It's 6 p.m.. I'm in the lab and my wife rings: “When will you be home?”

“Well,” I say, “I've got to finish some mini-preps, plate out some bacteria, set up a PCR and transfect some cells, so I should be there in a couple of hours. Maybe around 8 p.m. or so.”

At 10.15 p.m. I call my wife. She doesn't answer (probably annoyed that I'm so late). I leave a message on the answering machine and rush home.

After regularly repeating this episode, I have concluded that I am perhaps the worst-ever judge of ‘lab time’. I'm so bad that my wife automatically increases my estimated arrival time by a third. She has a ‘normal’ job with an eight-hour day, whereas I'm doing crazy trying-to-finish-my-thesis hours, which run from about 10 a.m. until whenever, every day. At times, we can go for days seeing each other only in passing.

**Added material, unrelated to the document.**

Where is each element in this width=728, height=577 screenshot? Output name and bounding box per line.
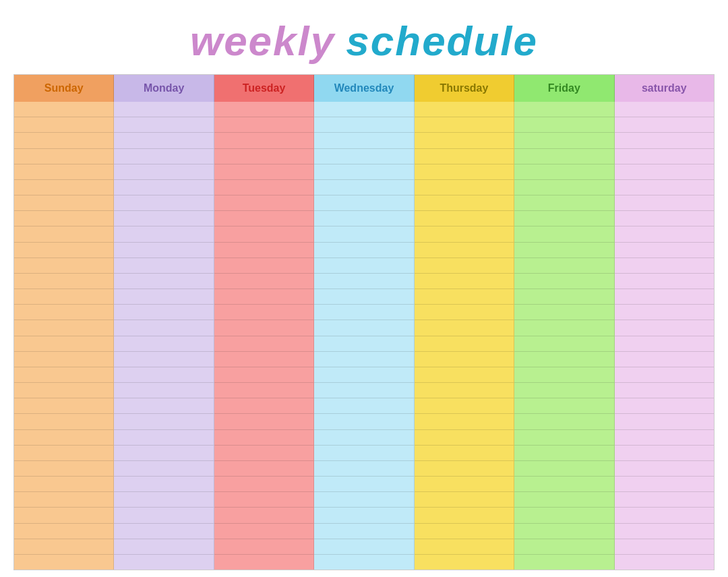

When she told me that she was beginning to feel like a ‘lab widow’, I knew I had to do something. So now, I try to reserve at least one night every week for us.

It is hard for scientists to maintain relationships with partners who don't work in the lab. Maybe that is why inter- and intra-lab romances are so common. Passion for one's research is a good thing. But we should try to be at least equally passionate about those who have passion for us.